As the Assistant Secretary for Economic and Business Affairs, I have attended many meetings and conversations about the U.S. Government’s commitment to AGOA – and to strengthening our trade and investment ties with Africa. That included my luncheon yesterday, where African Trade Ministers and Members of Congress discussed that very question – how we can work together and build on those ties.
In all these conversations, one thing is very clear. President Obama believes in Africa. And he believes in updating and extending AGOA – which he considers the cornerstone of our trade and investment relationship.
And yesterday, at the AGOA Ministerial, U.S. Trade Representative Mike Froman underscored that again – as he outlined the Obama Administration’s recommendations to Congress.
They included many things favorable to Africa’s growth such as renewing AGOA and its third country fabric provisions – which allow for apparel made with fabric from outside Africa to enter the U.S. duty free.
They included simplifying the rules of origin to make it easier for African firms to export to the United States while promoting further production in Africa.
And they included strengthening AGOA’s eligibility criteria and review processes so we can raise and enforce standards.
I am so delighted to be here, because while we talk at the government-to government end about building ties, you are the ones who are making it real. You are making the business deals and the investments. You are bringing forward the ideas and projects that will –ultimately – bring jobs to the United States, to Africa – and help a continent grow.
I know – as members of CCA – you recognize the opportunities that Africa offers the private sector.

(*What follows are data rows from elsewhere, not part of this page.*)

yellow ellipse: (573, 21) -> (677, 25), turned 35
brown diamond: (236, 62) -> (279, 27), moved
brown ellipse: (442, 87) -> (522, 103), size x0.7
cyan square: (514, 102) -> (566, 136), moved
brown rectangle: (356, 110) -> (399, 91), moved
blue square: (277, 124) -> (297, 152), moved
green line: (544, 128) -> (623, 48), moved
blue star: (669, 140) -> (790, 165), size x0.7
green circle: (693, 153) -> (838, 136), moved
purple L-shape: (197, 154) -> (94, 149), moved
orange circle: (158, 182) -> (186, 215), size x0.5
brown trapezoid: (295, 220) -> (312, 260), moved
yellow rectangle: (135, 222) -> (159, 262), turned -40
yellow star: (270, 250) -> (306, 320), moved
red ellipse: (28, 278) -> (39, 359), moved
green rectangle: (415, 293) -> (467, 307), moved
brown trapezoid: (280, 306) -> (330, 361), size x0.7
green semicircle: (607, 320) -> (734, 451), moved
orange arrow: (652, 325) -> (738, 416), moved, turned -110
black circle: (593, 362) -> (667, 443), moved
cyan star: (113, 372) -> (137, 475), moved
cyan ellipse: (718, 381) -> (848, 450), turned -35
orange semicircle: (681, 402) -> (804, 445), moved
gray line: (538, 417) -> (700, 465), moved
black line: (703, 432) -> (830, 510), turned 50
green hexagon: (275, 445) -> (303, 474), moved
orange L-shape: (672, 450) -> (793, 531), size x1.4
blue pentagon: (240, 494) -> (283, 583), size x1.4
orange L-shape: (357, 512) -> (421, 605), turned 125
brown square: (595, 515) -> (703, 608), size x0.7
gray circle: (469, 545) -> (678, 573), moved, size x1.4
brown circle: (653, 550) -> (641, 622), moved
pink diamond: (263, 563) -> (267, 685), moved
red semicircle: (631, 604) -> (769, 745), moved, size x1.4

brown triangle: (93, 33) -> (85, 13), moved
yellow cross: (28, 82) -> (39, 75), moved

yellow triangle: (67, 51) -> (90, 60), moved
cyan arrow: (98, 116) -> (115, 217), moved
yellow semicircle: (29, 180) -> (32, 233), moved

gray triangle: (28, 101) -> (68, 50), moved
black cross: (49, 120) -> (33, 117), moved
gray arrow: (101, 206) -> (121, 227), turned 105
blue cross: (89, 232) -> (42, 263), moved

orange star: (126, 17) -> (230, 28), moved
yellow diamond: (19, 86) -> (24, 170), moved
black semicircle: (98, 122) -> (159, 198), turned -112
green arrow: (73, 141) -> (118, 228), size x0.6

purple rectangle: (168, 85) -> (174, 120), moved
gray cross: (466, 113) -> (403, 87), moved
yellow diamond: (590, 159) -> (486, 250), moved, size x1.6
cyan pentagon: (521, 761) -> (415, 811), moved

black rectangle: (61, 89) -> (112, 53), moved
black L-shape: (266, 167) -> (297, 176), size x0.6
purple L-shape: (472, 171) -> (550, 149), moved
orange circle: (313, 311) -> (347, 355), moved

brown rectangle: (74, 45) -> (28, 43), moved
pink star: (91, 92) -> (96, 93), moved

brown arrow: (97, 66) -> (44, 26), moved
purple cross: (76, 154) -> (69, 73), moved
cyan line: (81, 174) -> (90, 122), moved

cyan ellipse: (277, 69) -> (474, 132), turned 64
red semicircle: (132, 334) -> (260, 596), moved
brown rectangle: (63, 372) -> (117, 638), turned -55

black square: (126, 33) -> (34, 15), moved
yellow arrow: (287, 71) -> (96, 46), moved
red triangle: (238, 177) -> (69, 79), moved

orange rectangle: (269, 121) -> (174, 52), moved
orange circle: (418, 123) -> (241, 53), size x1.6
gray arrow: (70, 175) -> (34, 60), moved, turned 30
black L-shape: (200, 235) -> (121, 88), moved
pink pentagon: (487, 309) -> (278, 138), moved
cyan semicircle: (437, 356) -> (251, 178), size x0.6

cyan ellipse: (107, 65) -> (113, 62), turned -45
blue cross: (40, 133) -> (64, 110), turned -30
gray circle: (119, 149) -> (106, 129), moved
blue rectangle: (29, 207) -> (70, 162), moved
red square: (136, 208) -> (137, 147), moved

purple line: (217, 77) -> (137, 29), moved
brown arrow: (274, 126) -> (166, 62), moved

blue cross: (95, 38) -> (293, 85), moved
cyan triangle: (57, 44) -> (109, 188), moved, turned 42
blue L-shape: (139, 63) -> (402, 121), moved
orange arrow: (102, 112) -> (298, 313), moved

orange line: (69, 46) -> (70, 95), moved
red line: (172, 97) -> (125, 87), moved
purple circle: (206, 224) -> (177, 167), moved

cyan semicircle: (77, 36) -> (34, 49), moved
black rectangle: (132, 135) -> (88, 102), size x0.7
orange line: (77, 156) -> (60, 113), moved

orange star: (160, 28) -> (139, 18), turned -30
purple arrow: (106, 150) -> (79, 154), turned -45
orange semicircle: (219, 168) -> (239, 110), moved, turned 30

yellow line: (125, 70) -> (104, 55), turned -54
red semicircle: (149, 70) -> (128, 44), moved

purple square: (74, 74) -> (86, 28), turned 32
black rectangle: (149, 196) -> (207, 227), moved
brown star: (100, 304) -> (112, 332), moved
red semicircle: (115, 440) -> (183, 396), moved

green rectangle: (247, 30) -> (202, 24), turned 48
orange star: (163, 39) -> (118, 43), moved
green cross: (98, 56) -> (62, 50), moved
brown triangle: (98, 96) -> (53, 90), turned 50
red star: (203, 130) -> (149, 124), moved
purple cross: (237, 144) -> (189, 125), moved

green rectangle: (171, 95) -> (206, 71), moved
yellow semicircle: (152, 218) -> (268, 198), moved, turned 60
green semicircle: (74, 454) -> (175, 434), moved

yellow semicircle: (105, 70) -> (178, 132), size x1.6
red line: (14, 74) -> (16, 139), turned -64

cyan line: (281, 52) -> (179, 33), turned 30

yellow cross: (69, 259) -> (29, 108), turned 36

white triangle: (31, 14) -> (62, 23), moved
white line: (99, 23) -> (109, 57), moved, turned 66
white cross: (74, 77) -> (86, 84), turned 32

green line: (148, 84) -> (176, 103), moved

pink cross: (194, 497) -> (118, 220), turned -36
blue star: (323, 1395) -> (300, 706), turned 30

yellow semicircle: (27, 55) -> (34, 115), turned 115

It is the fastest growing population in the world. It has a rapidly expanding middle class. Nine of the 20 fastest growing urban areas in the world are in Africa – cities like Bamako, Lagos, Kampala, Dar es Salaam and Nairobi. That’s almost half of them!
And with that growth, we are also seeing improved governance, greater participation in global trade, more use of technology, and much more investment in both hard and soft infrastructure.
These are the kind of qualities that are attracting investors and businesses from all around the world.
You also know that the U.S. private sector can bring good things in the other direction: new technology, ideas and opportunities – including for small and medium size enterprises and for women.
At the U.S. Embassy level, too, we are working hard to support U.S. businesses find more opportunities. Perhaps you’ve heard of our Direct Line to American Business program. That’s where our Ambassadors, economic and commercial officers engage with U.S. businesses through webinars or teleconferences, and give them reliable and up-to-date information about opportunities in their host countries. In fact, more U.S. embassies in Africa have conducted Direct Line calls for American businesses than any other embassy in the world.
Our embassies also have another service. It’s called BIDS. That stands for our Business Information Database System, and it provides U.S. businesses with information about foreign government and multilateral development bank procurements. And we are expanding the BIDS system to work with countries in Africa to bring about more investment and procurement opportunities.
So everywhere you look, our commitment is firm, our ties are growing, and the future looks very bright for U.S. businesses, for American workers, and for African businesses and for its young people. That’s a future that can benefit a lot of people.
So thank you, again to the Corporate Council on Africa for hosting tonight’s event and to everyone for your interest in building on what President Obama recently called – quote – “The Africa that so often is overlooked in the media — the Africa that is innovative and growing and dynamic.”